▶ Your instructions
Every record, from first to last, should be written out again exactly.

************

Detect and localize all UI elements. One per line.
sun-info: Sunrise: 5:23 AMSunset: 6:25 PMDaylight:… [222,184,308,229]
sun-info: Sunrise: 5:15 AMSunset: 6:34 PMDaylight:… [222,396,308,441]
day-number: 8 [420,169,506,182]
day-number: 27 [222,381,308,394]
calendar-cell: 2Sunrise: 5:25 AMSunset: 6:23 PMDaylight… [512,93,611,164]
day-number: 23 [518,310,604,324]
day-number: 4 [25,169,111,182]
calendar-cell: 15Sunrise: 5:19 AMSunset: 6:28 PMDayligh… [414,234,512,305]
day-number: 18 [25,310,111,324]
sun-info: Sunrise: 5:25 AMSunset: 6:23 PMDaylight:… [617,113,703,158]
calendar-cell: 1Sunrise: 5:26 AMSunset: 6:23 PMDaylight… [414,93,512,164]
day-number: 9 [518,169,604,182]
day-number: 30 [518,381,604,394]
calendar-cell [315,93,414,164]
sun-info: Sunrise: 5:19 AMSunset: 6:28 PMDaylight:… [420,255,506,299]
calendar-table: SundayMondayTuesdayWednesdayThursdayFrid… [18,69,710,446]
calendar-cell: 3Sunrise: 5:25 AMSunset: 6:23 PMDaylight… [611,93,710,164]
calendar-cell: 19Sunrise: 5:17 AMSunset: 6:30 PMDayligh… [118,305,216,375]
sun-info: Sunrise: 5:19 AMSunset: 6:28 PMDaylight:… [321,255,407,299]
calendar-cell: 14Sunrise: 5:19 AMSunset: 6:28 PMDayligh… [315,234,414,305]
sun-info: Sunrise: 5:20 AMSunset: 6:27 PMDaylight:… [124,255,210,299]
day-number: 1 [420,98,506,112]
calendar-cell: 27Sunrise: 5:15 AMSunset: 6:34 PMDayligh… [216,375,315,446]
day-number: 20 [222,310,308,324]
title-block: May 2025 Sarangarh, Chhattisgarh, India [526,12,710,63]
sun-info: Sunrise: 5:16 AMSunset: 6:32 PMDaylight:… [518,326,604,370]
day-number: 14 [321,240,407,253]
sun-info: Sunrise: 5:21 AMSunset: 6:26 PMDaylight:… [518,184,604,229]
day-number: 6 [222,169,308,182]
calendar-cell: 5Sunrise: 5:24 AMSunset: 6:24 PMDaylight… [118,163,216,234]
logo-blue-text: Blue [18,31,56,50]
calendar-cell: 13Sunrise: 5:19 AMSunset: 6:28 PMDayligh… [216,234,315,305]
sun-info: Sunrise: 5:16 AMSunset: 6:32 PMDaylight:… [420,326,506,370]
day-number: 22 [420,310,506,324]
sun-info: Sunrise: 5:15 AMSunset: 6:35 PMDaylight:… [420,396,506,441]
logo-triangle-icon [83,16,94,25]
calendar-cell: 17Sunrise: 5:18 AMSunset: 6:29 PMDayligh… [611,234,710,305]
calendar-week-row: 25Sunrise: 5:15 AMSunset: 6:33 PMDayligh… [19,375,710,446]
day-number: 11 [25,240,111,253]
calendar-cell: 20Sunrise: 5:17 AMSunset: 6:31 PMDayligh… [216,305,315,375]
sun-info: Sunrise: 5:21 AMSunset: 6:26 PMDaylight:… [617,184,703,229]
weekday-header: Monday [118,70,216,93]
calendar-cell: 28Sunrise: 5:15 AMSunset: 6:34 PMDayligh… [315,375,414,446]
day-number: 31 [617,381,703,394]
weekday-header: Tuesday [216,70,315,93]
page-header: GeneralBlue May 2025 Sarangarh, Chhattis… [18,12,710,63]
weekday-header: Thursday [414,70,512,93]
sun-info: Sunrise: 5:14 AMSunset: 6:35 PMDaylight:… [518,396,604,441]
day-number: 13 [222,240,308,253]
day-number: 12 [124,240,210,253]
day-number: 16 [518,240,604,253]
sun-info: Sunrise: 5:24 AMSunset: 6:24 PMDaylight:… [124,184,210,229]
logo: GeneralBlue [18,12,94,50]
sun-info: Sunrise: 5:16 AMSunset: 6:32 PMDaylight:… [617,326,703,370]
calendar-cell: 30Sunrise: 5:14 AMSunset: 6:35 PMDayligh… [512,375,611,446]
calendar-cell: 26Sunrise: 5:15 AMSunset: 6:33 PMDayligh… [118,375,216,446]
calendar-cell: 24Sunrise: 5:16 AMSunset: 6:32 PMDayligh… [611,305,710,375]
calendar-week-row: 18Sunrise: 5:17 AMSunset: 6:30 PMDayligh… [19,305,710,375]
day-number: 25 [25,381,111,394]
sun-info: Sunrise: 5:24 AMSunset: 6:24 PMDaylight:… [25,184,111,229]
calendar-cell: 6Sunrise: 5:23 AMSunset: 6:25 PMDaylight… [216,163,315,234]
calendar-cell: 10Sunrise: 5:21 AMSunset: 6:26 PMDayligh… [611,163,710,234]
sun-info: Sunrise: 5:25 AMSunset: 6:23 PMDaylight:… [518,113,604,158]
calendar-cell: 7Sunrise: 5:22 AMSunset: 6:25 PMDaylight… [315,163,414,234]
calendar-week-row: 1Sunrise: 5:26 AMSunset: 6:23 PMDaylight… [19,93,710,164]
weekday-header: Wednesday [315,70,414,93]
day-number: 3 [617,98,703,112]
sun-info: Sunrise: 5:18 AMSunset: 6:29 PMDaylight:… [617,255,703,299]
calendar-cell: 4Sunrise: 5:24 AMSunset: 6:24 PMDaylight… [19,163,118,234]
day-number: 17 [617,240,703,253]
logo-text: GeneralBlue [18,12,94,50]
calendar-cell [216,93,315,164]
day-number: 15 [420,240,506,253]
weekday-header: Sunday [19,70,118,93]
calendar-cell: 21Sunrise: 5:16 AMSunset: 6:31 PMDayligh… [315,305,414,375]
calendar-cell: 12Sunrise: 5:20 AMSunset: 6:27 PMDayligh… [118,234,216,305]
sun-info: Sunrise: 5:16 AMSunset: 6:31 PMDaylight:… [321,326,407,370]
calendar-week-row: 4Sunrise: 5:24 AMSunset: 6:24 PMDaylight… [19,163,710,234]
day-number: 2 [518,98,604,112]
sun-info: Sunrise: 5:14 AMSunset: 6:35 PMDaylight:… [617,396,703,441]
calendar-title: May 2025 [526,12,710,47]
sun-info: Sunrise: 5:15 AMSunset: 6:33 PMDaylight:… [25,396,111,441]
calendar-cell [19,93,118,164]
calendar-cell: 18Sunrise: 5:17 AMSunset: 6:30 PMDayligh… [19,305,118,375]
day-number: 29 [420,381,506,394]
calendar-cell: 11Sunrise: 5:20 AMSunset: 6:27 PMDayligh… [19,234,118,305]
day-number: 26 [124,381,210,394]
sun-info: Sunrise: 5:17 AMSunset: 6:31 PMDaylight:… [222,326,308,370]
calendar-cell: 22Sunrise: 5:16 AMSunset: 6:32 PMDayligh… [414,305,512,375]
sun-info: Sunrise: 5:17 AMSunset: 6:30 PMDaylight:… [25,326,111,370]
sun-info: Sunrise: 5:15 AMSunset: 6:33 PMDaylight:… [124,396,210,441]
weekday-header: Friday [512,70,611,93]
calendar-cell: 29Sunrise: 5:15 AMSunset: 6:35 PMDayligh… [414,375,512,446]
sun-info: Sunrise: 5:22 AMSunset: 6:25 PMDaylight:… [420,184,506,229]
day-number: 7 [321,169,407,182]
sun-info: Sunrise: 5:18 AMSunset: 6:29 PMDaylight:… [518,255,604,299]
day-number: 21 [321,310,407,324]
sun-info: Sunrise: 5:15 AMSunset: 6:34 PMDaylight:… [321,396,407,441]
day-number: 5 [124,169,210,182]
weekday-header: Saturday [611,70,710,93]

************

▶ Expected answer
Detect and localize all UI elements. One per line.
sun-info: Sunrise: 5:23 AMSunset: 6:25 PMDaylight:… [222,184,308,229]
sun-info: Sunrise: 5:15 AMSunset: 6:34 PMDaylight:… [222,396,308,441]
day-number: 8 [420,169,506,182]
day-number: 27 [222,381,308,394]
calendar-cell: 2Sunrise: 5:25 AMSunset: 6:23 PMDaylight… [512,93,611,164]
day-number: 23 [518,310,604,324]
day-number: 4 [25,169,111,182]
calendar-cell: 15Sunrise: 5:19 AMSunset: 6:28 PMDayligh… [414,234,512,305]
day-number: 18 [25,310,111,324]
sun-info: Sunrise: 5:25 AMSunset: 6:23 PMDaylight:… [617,113,703,158]
calendar-cell: 1Sunrise: 5:26 AMSunset: 6:23 PMDaylight… [414,93,512,164]
day-number: 9 [518,169,604,182]
day-number: 30 [518,381,604,394]
calendar-cell [315,93,414,164]
sun-info: Sunrise: 5:19 AMSunset: 6:28 PMDaylight:… [420,255,506,299]
calendar-table: SundayMondayTuesdayWednesdayThursdayFrid… [18,69,710,446]
calendar-cell: 3Sunrise: 5:25 AMSunset: 6:23 PMDaylight… [611,93,710,164]
calendar-cell: 19Sunrise: 5:17 AMSunset: 6:30 PMDayligh… [118,305,216,375]
sun-info: Sunrise: 5:19 AMSunset: 6:28 PMDaylight:… [321,255,407,299]
calendar-cell: 14Sunrise: 5:19 AMSunset: 6:28 PMDayligh… [315,234,414,305]
sun-info: Sunrise: 5:20 AMSunset: 6:27 PMDaylight:… [124,255,210,299]
day-number: 1 [420,98,506,112]
calendar-cell: 27Sunrise: 5:15 AMSunset: 6:34 PMDayligh… [216,375,315,446]
day-number: 20 [222,310,308,324]
title-block: May 2025 Sarangarh, Chhattisgarh, India [526,12,710,63]
sun-info: Sunrise: 5:16 AMSunset: 6:32 PMDaylight:… [518,326,604,370]
day-number: 14 [321,240,407,253]
sun-info: Sunrise: 5:21 AMSunset: 6:26 PMDaylight:… [518,184,604,229]
day-number: 6 [222,169,308,182]
calendar-cell: 5Sunrise: 5:24 AMSunset: 6:24 PMDaylight… [118,163,216,234]
logo-blue-text: Blue [18,31,56,50]
calendar-cell: 13Sunrise: 5:19 AMSunset: 6:28 PMDayligh… [216,234,315,305]
sun-info: Sunrise: 5:16 AMSunset: 6:32 PMDaylight:… [420,326,506,370]
day-number: 22 [420,310,506,324]
sun-info: Sunrise: 5:15 AMSunset: 6:35 PMDaylight:… [420,396,506,441]
logo-triangle-icon [83,16,94,25]
calendar-cell: 17Sunrise: 5:18 AMSunset: 6:29 PMDayligh… [611,234,710,305]
calendar-week-row: 25Sunrise: 5:15 AMSunset: 6:33 PMDayligh… [19,375,710,446]
day-number: 11 [25,240,111,253]
calendar-cell: 20Sunrise: 5:17 AMSunset: 6:31 PMDayligh… [216,305,315,375]
sun-info: Sunrise: 5:21 AMSunset: 6:26 PMDaylight:… [617,184,703,229]
weekday-header: Monday [118,70,216,93]
calendar-cell: 28Sunrise: 5:15 AMSunset: 6:34 PMDayligh… [315,375,414,446]
day-number: 31 [617,381,703,394]
weekday-header: Tuesday [216,70,315,93]
page-header: GeneralBlue May 2025 Sarangarh, Chhattis… [18,12,710,63]
weekday-header: Thursday [414,70,512,93]
sun-info: Sunrise: 5:14 AMSunset: 6:35 PMDaylight:… [518,396,604,441]
day-number: 13 [222,240,308,253]
day-number: 12 [124,240,210,253]
day-number: 16 [518,240,604,253]
sun-info: Sunrise: 5:24 AMSunset: 6:24 PMDaylight:… [124,184,210,229]
logo: GeneralBlue [18,12,94,50]
sun-info: Sunrise: 5:16 AMSunset: 6:32 PMDaylight:… [617,326,703,370]
calendar-cell: 30Sunrise: 5:14 AMSunset: 6:35 PMDayligh… [512,375,611,446]
calendar-cell: 26Sunrise: 5:15 AMSunset: 6:33 PMDayligh… [118,375,216,446]
calendar-cell: 24Sunrise: 5:16 AMSunset: 6:32 PMDayligh… [611,305,710,375]
calendar-week-row: 18Sunrise: 5:17 AMSunset: 6:30 PMDayligh… [19,305,710,375]
day-number: 25 [25,381,111,394]
sun-info: Sunrise: 5:24 AMSunset: 6:24 PMDaylight:… [25,184,111,229]
calendar-cell: 6Sunrise: 5:23 AMSunset: 6:25 PMDaylight… [216,163,315,234]
calendar-cell: 10Sunrise: 5:21 AMSunset: 6:26 PMDayligh… [611,163,710,234]
sun-info: Sunrise: 5:25 AMSunset: 6:23 PMDaylight:… [518,113,604,158]
calendar-cell: 7Sunrise: 5:22 AMSunset: 6:25 PMDaylight… [315,163,414,234]
calendar-week-row: 1Sunrise: 5:26 AMSunset: 6:23 PMDaylight… [19,93,710,164]
weekday-header: Wednesday [315,70,414,93]
day-number: 3 [617,98,703,112]
sun-info: Sunrise: 5:18 AMSunset: 6:29 PMDaylight:… [617,255,703,299]
calendar-cell: 4Sunrise: 5:24 AMSunset: 6:24 PMDaylight… [19,163,118,234]
day-number: 17 [617,240,703,253]
logo-text: GeneralBlue [18,12,94,50]
calendar-cell [216,93,315,164]
day-number: 15 [420,240,506,253]
weekday-header: Sunday [19,70,118,93]
calendar-cell: 21Sunrise: 5:16 AMSunset: 6:31 PMDayligh… [315,305,414,375]
calendar-cell: 12Sunrise: 5:20 AMSunset: 6:27 PMDayligh… [118,234,216,305]
sun-info: Sunrise: 5:16 AMSunset: 6:31 PMDaylight:… [321,326,407,370]
calendar-week-row: 4Sunrise: 5:24 AMSunset: 6:24 PMDaylight… [19,163,710,234]
day-number: 2 [518,98,604,112]
sun-info: Sunrise: 5:14 AMSunset: 6:35 PMDaylight:… [617,396,703,441]
calendar-title: May 2025 [526,12,710,47]
sun-info: Sunrise: 5:15 AMSunset: 6:33 PMDaylight:… [25,396,111,441]
calendar-cell [19,93,118,164]
calendar-cell: 18Sunrise: 5:17 AMSunset: 6:30 PMDayligh… [19,305,118,375]
day-number: 29 [420,381,506,394]
calendar-cell: 11Sunrise: 5:20 AMSunset: 6:27 PMDayligh… [19,234,118,305]
day-number: 26 [124,381,210,394]
sun-info: Sunrise: 5:17 AMSunset: 6:31 PMDaylight:… [222,326,308,370]
calendar-cell: 22Sunrise: 5:16 AMSunset: 6:32 PMDayligh… [414,305,512,375]
sun-info: Sunrise: 5:17 AMSunset: 6:30 PMDaylight:… [25,326,111,370]
sun-info: Sunrise: 5:15 AMSunset: 6:33 PMDaylight:… [124,396,210,441]
weekday-header: Friday [512,70,611,93]
calendar-cell: 29Sunrise: 5:15 AMSunset: 6:35 PMDayligh… [414,375,512,446]
sun-info: Sunrise: 5:22 AMSunset: 6:25 PMDaylight:… [420,184,506,229]
day-number: 7 [321,169,407,182]
sun-info: Sunrise: 5:18 AMSunset: 6:29 PMDaylight:… [518,255,604,299]
day-number: 21 [321,310,407,324]
sun-info: Sunrise: 5:15 AMSunset: 6:34 PMDaylight:… [321,396,407,441]
day-number: 5 [124,169,210,182]
weekday-header: Saturday [611,70,710,93]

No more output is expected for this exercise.